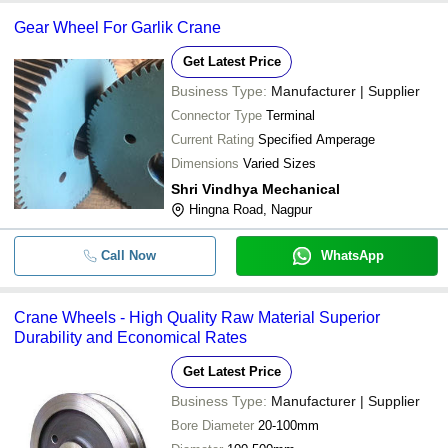
Gear Wheel For Garlik Crane
Get Latest Price
Business Type:
Manufacturer | Supplier
Connector Type
Terminal
Current Rating
Specified Amperage
Dimensions
Varied Sizes
Shri Vindhya Mechanical
Hingna Road, Nagpur
Call Now
WhatsApp
Crane Wheels - High Quality Raw Material Superior
Durability and Economical Rates
Get Latest Price
Business Type:
Manufacturer | Supplier
Bore Diameter
20-100mm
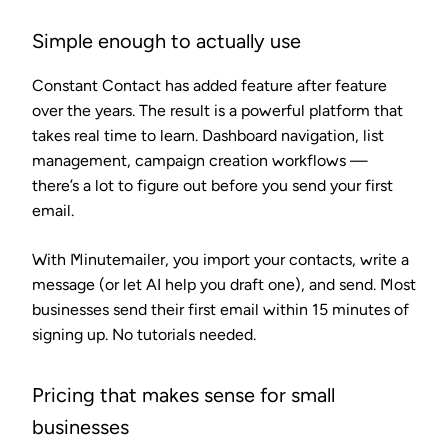
Simple enough to actually use
Constant Contact has added feature after feature
over the years. The result is a powerful platform that
takes real time to learn. Dashboard navigation, list
management, campaign creation workflows —
there’s a lot to figure out before you send your first
email.
With Minutemailer, you import your contacts, write a
message (or let AI help you draft one), and send. Most
businesses send their first email within 15 minutes of
signing up. No tutorials needed.
Pricing that makes sense for small
businesses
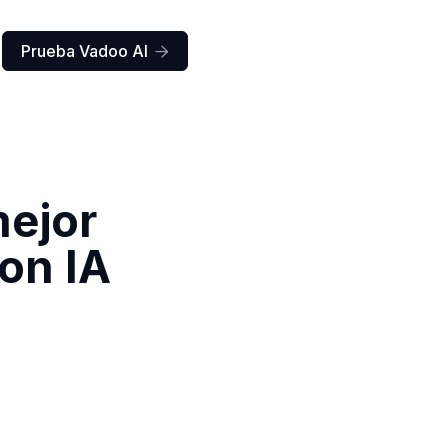
Prueba Vadoo AI

mejor
con IA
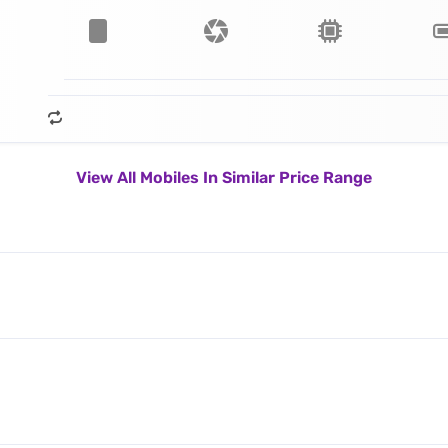
View All Mobiles In Similar Price Range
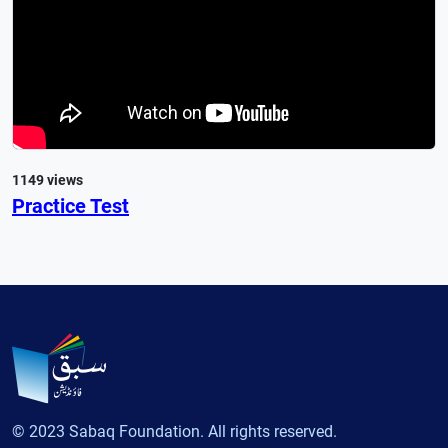
1149 views
Practice Test
© 2023 Sabaq Foundation. All rights reserved.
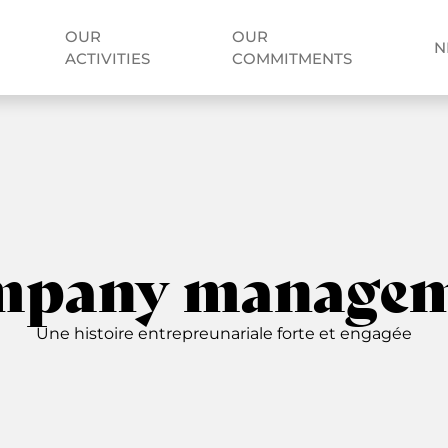
OUR
OUR
N
ACTIVITIES
COMMITMENTS
mpany managem
Une histoire entrepreunariale forte et engagée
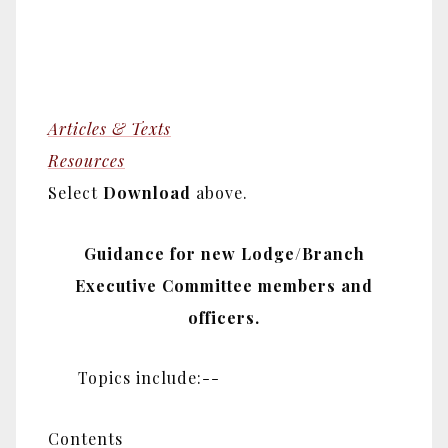
Articles & Texts
Resources
Select
Download
above.
Guidance for new Lodge/Branch
Executive Committee members and
officers.
Topics include:--
Contents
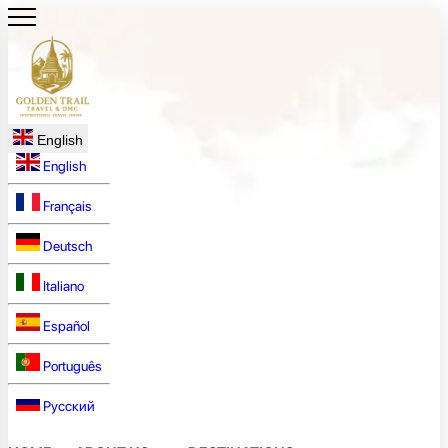
English
English
Français
Deutsch
Italiano
Español
Português
Русский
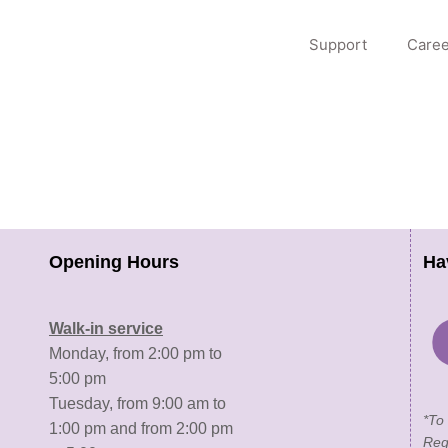
Support
Caree
Opening Hours
Ha
Walk-in service
Monday, from 2:00 pm to
5:00 pm
Tuesday, from 9:00 am to
*To
1:00 pm and from 2:00 pm
Reg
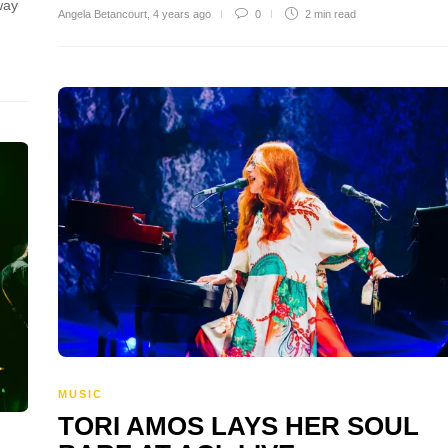
 way
Angela Betancourt
,
4 years ago
0
2 min
read
MUSIC
TORI AMOS LAYS HER SOUL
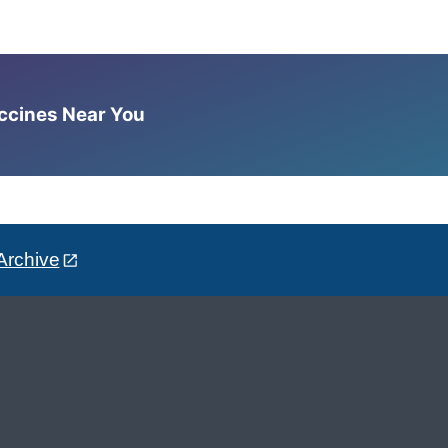
accines Near You
Archive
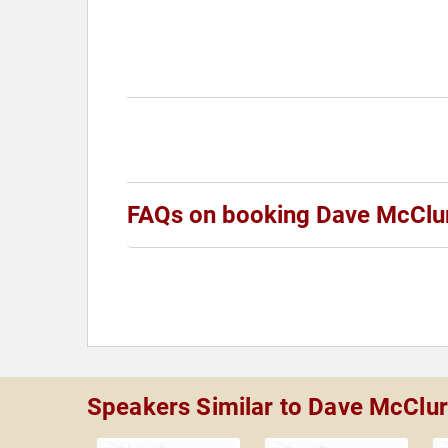
FAQs on booking Dave McClu
Speakers Similar to Dave McClu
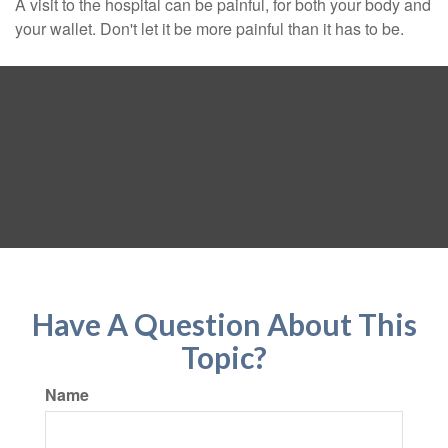
A visit to the hospital can be painful, for both your body and
your wallet. Don't let it be more painful than it has to be.
Have A Question About This
Topic?
Name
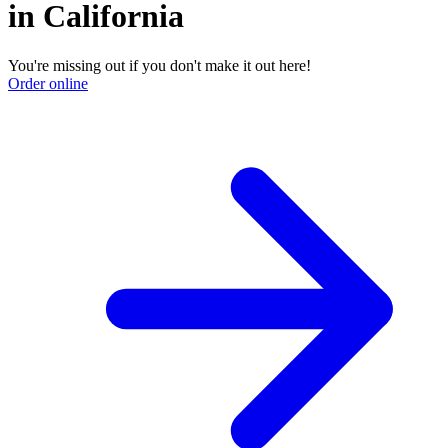
in California
You're missing out if you don't make it out here!
Order online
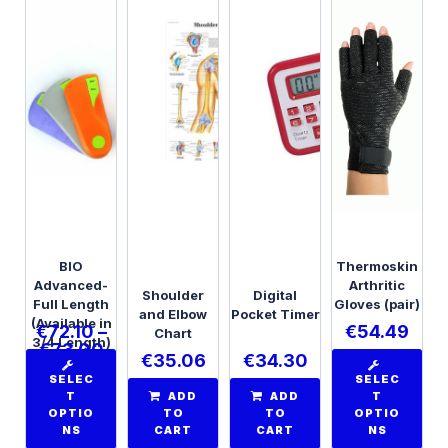
BIO
Thermoskin
Advanced-
Arthritic
Shoulder
Digital
Full Length
Gloves (pair)
and Elbow
Pocket Timer
(Available in
€
72.10
–
€
54.49
Chart
3/4 Length)
€
73.00
€
35.06
€
34.30
SELEC
SELEC
T
ADD
ADD
T
OPTIO
TO
TO
OPTIO
NS
CART
CART
NS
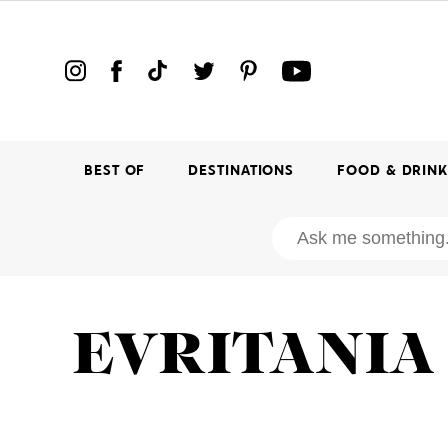
BEST OF
DESTINATIONS
FOOD & DRIN
EVRITANIA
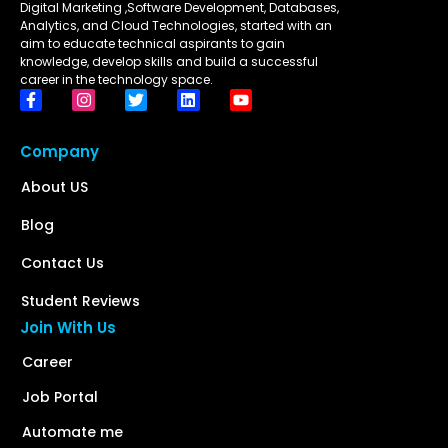
Digital Marketing ,Software Development, Databases,
Analytics, and Cloud Technologies, started with an
aim to educate technical aspirants to gain
knowledge, develop skills and build a successful
career in the technology space.
Company
About US
Blog
Contact Us
Student Reviews
Join With Us
Career
Job Portal
Automate me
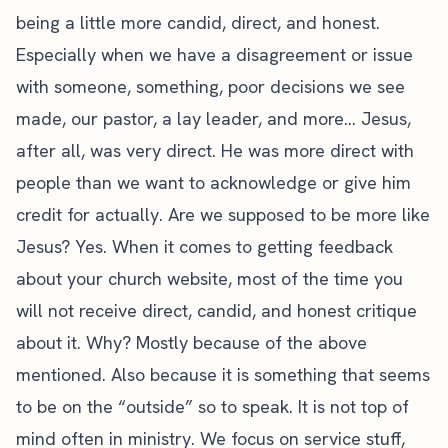
being a little more candid, direct, and honest.
Especially when we have a disagreement or issue
with someone, something, poor decisions we see
made, our pastor, a lay leader, and more… Jesus,
after all, was very direct. He was more direct with
people than we want to acknowledge or give him
credit for actually. Are we supposed to be more like
Jesus? Yes. When it comes to getting feedback
about your
church website
, most of the time you
will not receive direct, candid, and honest critique
about it. Why? Mostly because of the above
mentioned. Also because it is something that seems
to be on the “outside” so to speak. It is not top of
mind often in ministry. We focus on service stuff,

» **REQUIRED ACTION**:
How many lines in the records above contain the string "Jesus"? State the number and nothing more.

» **COMPLETED TASK**:
2